For releasing the locking position, the seat belt webbing is wound on the winding shaft 10 again by known measures. During this winding, the pawl 18 passes over the teeth 22a that are now rotating in a counter clockwise direction. After a predetermined length of seat belt webbing, the driving pin 24b comes into contact with the face end, directed in a clockwise direction, of the recess 26a of the activating disc 26. The activating disc is therefore rotated in a clockwise direction, the catch lever 26c disengaging from the catch pin 40 and the catch lever portion 32b disengaging from the catch pin 36. The intermediate element 32 is pivoted in a counter clockwise direction by the second control region 34b of the control contour 34, so that the actuating lever portion 32f disengages from the pawl 18. The pawl pivots from the path of movement of the pre-blocking

gear wheel 22 owing to gravity or a spring element (not shown in detail) so that the position shown in Fig. 1 is finally adopted again.

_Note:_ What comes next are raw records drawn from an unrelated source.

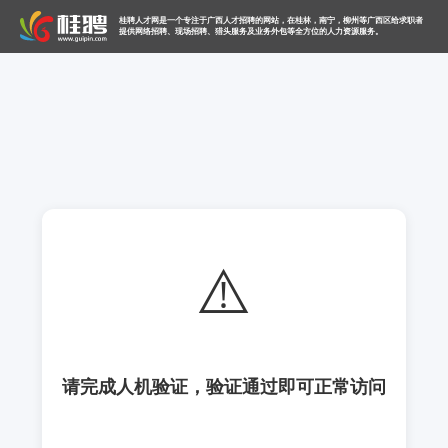
桂聘人才网是一个专注于广西人才招聘的网站，在桂林，南宁，柳州等广西区给求职者
提供网络招聘、现场招聘、猎头服务及业务外包等全方位的人力资源服务。
⚠️
请完成人机验证，验证通过即可正常访问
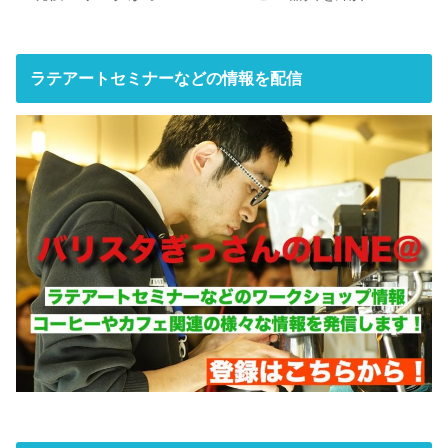
ラテアートセミナーなどの情報を配信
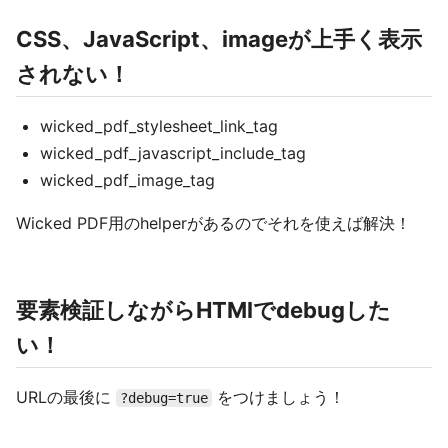
CSS、JavaScript、imageが上手く表示
されない！
wicked_pdf_stylesheet_link_tag
wicked_pdf_javascript_include_tag
wicked_pdf_image_tag
Wicked PDF用のhelperがあるのでそれを使えば解決！
要素検証しながらHTMlでdebugした
い！
URLの最後に
をつけましょう！
?debug=true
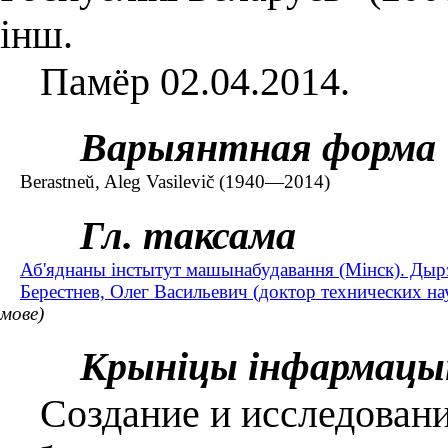
інш.
Памёр 02.04.2014.
Варыянтная форма
Berastneŭ, Aleg Vasіlevіč (1940—2014)
Гл. таксама
Аб'яднаны інстытут машынабудавання (Мінск). Дыр
Берестнев, Олег Васильевич (доктор технических н
мове)
Крыніцы інфармацы
Создание и исследовани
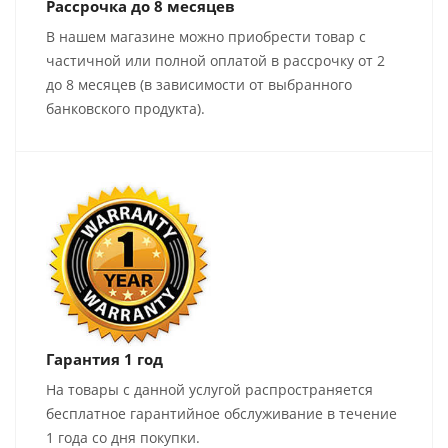
Рассрочка до 8 месяцев
В нашем магазине можно приобрести товар с
частичной или полной оплатой в рассрочку от 2
до 8 месяцев (в зависимости от выбранного
банковского продукта).
Гарантия 1 год
На товары с данной услугой распространяется
бесплатное гарантийное обслуживание в течение
1 года со дня покупки.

In summary the automatic seat belt retractor 5 of the present invention has at least one pre-locking device comprising the pre-blocking pawl 18, the pre- blocking gear wheel 22, the activating disc 26 and the intermediate element 32. That is to say the pre- locking device has an actuating device comprising the tumbling disc 24 and activating disc 26 which actuates at least one securing component in the form of the pre-blocking pawl 18 which is a component of the vehicle-sensitive pre-blocking device 45. An automatic seat belt retractor should prevent catching in the otherwise slack seat belt located inside a vehicle when getting in and out, or loading and unloading, etc. Of course the automatic seat belt retractor 5 of the present invention contains well known components that prevent a forward movement of a person secured by the seat belt when the motor vehicle is subjected to rapid deceleration. Any suitable well known locking device module that prevents unwinding of the seat belt in such cases may be used in the practice of the present invention to carry this out.

To distinguish from further locking devices which may be provided this module is referred to herein and in the appended claims as the main locking means.